When we departed for our RV journey, at "O-Dark-Thirty", we left with fingers crossed and 2 feverish children. For the most part, we are glad we took this adventure; we tried something new and showed the kids a beautiful part of the country. We also shared stories about Steve's dad's love of camping and the outdoors. Would we do it again? Probably not, and that's o.k. Maybe it should be that special to be forever called, "The One and Done". We have some pretty funny memories to cherish for a lifetime. I'm sure the kids will be talking about me flying towards the back of the RV and landing on the bed for many years to come!
Our itinerary was Fredericksburg to Knoxville (University of Tennessee) to Memphis (St. Jude Children's Research Hospital) to Nashville (Vanderbilt University) to Pigeon Forge/Gatlinburg (Dollywood, time permitting, and, there wasn't) and back to Fredericksburg. We made some little pit stops along the way to break up the trip. My favorite surprise was stumbling onto the Bush's Beans Factory Museum and Cafe - a nice interactive set of displays for the kids!

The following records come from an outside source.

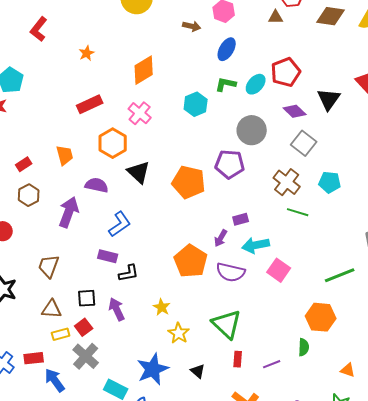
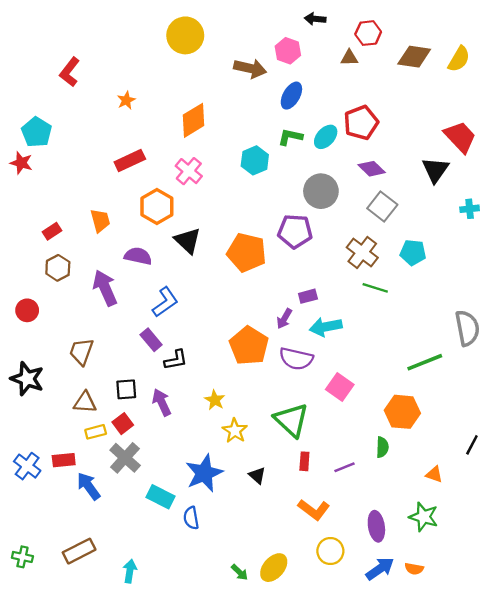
brown arrow: (192, 26) -> (250, 68), size x1.5
black triangle: (329, 99) -> (435, 170), moved
purple arrow: (69, 212) -> (105, 288), turned -44
purple rectangle: (108, 256) -> (151, 340), turned 36
pink square: (279, 270) -> (340, 387), moved

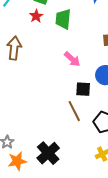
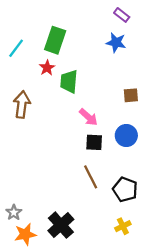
green trapezoid: (63, 19) -> (69, 82), moved
black square: (83, 89) -> (94, 142), moved

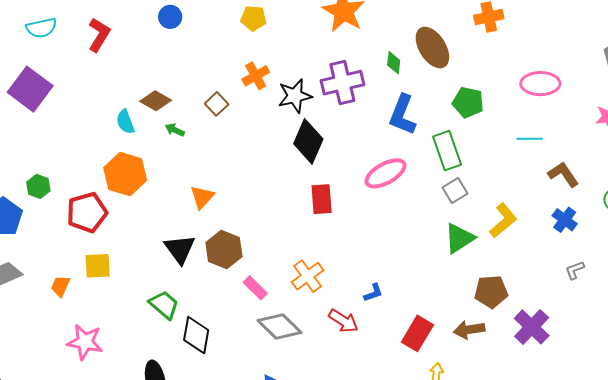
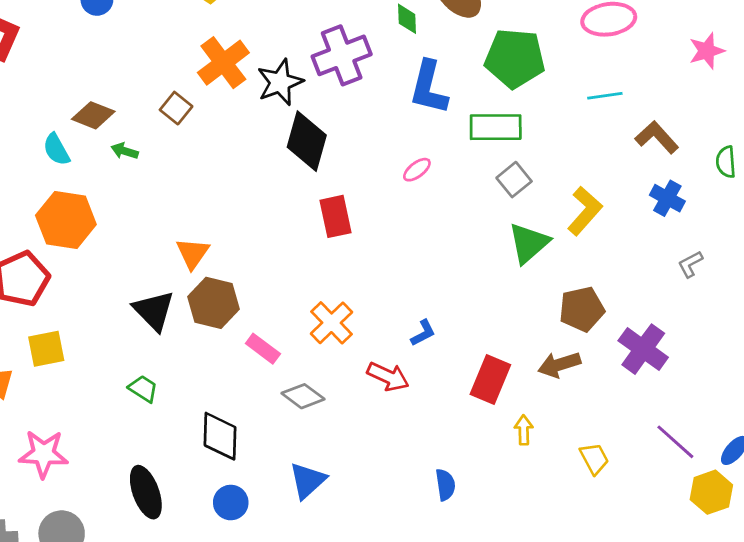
orange cross: (256, 76) -> (223, 63), size x1.4
green pentagon: (468, 102) -> (515, 58), size x1.4
green rectangle: (447, 151) -> (496, 127), turned -63
pink ellipse: (385, 173) -> (417, 170), size x0.5
orange triangle: (202, 197) -> (193, 253), moved
green trapezoid: (164, 305) -> (143, 389), size x0.7
gray diamond: (279, 326) -> (303, 396), size x0.7
black diamond: (196, 335) -> (220, 436), moved

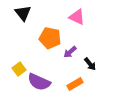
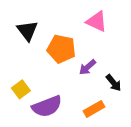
black triangle: (23, 13) -> (27, 31), moved
purple semicircle: (39, 82) -> (47, 106), turned -45

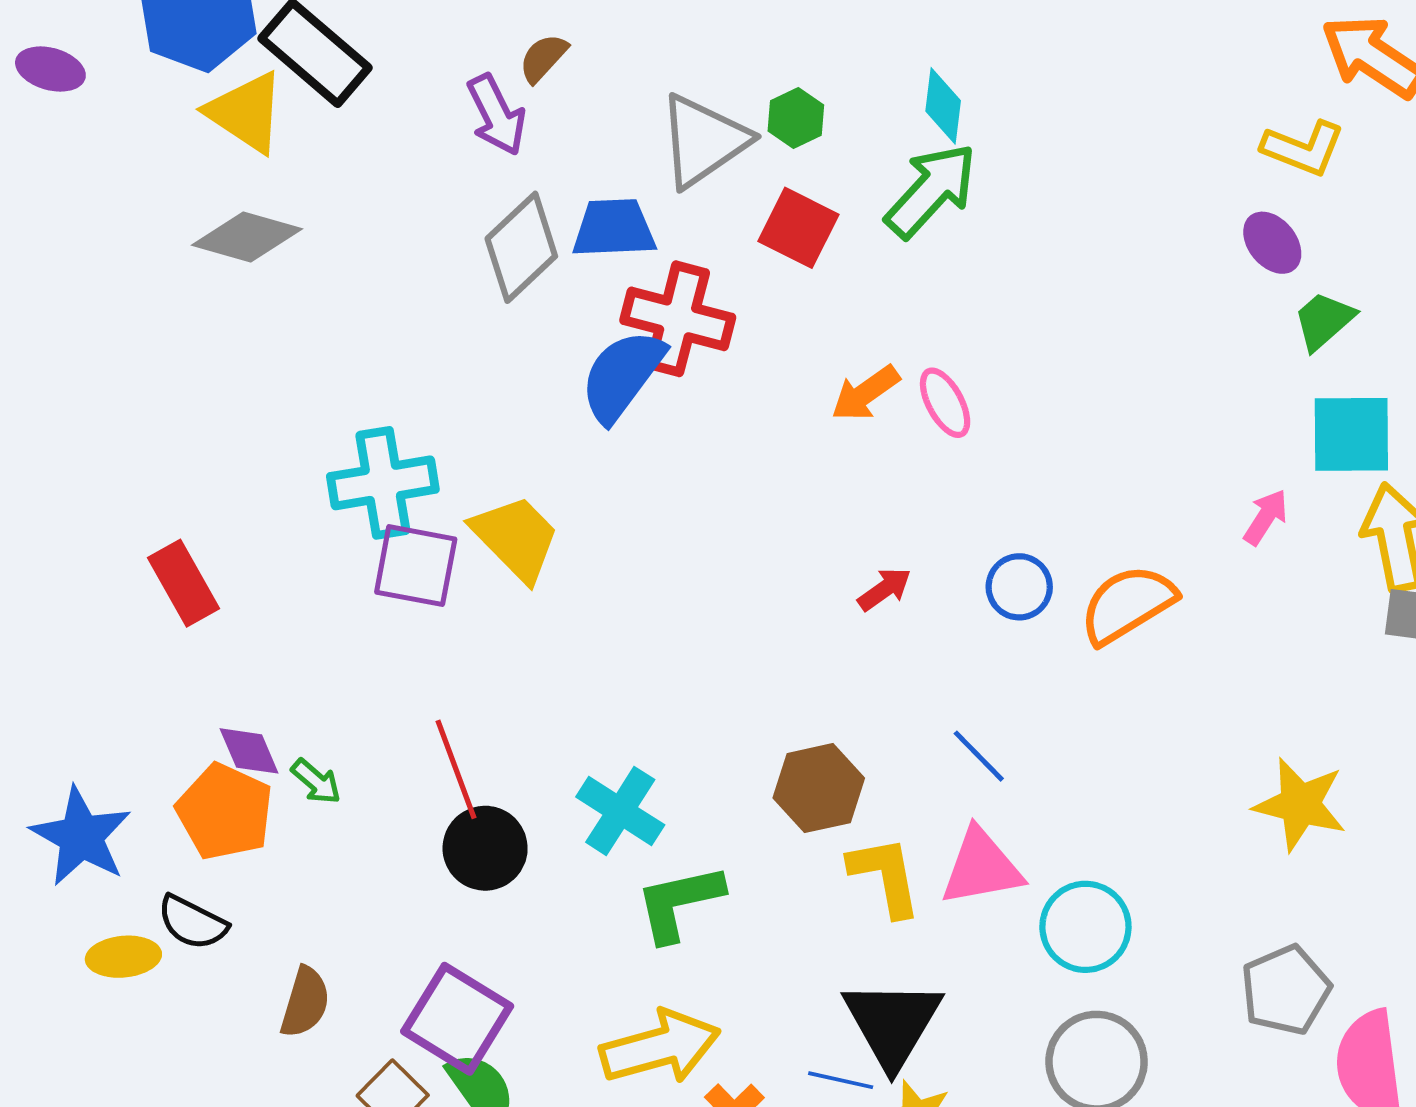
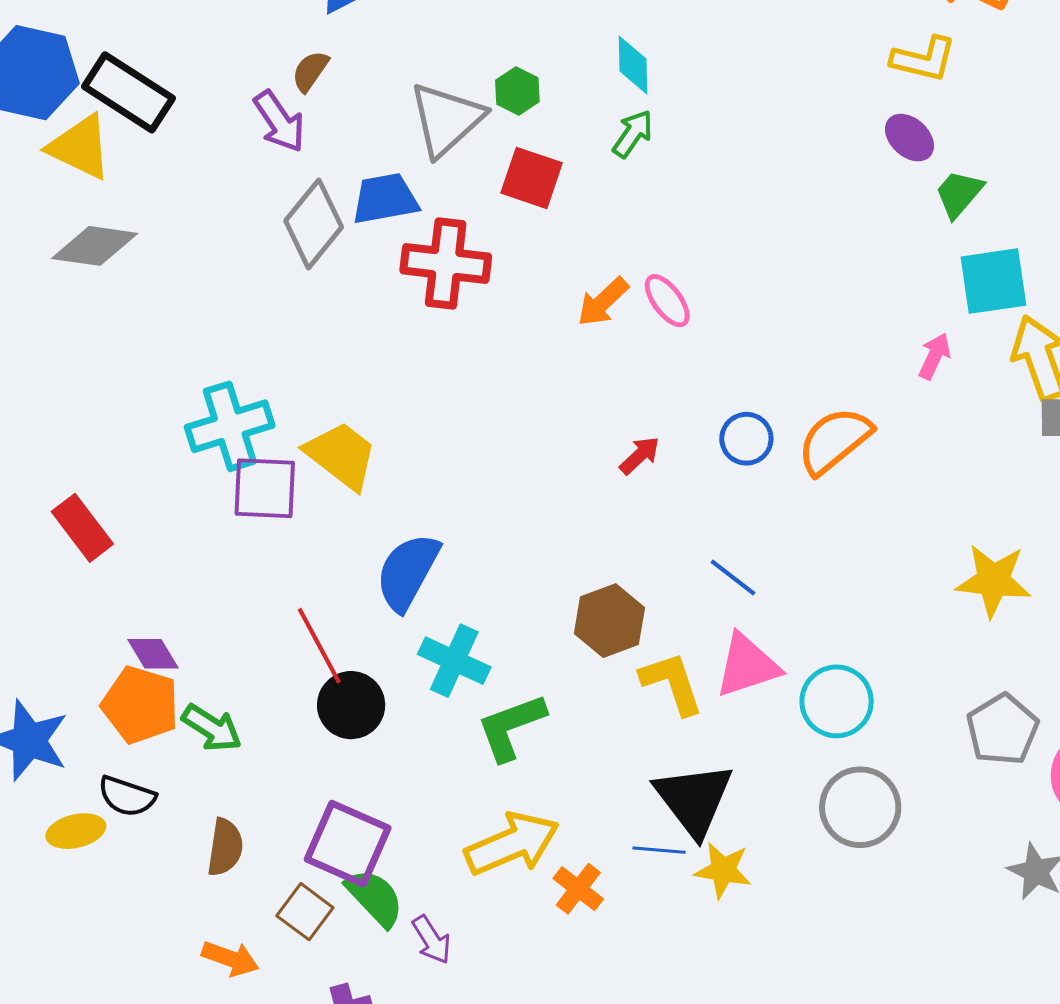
green arrow: (931, 191) -> (633, 134), size x0.6
blue semicircle: (622, 376) -> (408, 572), moved
green arrow: (316, 782) -> (212, 728), moved, size x1.4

If you love camping and have always wondered whether you should try an RV, I say go for it. Your camping skills will give you the foundation you need to have an enjoyable RV experience. Preparation is key (Steve has a lot of experience with RV camping and I'm proud of my time as a Girl Scout). Do your research about driving routes, packing lists, parking restrictions (we didn't tow a car with us), and campgrounds.
It takes you a lot longer to drive in an RV because pushing 70 MPH usually gives those things what Steve liked to call the "Alabama Shakes." Your trip will take you even longer when you find yourself at the Firestone in Hermitage, TN for 3 hours due to a tire problem. We are thankful for the kind soul who told us, "your tire is about to blow!" And, packing things like duct tape will help close the loose drawer/cabinet that keeps flying open during the drive. Steve's toolbox saved us many times - the carbon monoxide alarm going off at 6:30am was not in our plans!
Driving all of Tennessee was a recipe for overextending ourselves, but we didn't see that until it was too late to make any changes. We have a formula for our spring break trips and we had missions to accomplish! And, that drive time did give the kids a chance to feel better - our RV was a Rolling Clinic. So, for a week timetable, I would suggest a shorter distance. I admire those driving RVs cross-country - I would like to know the shortest time someone has done that trip.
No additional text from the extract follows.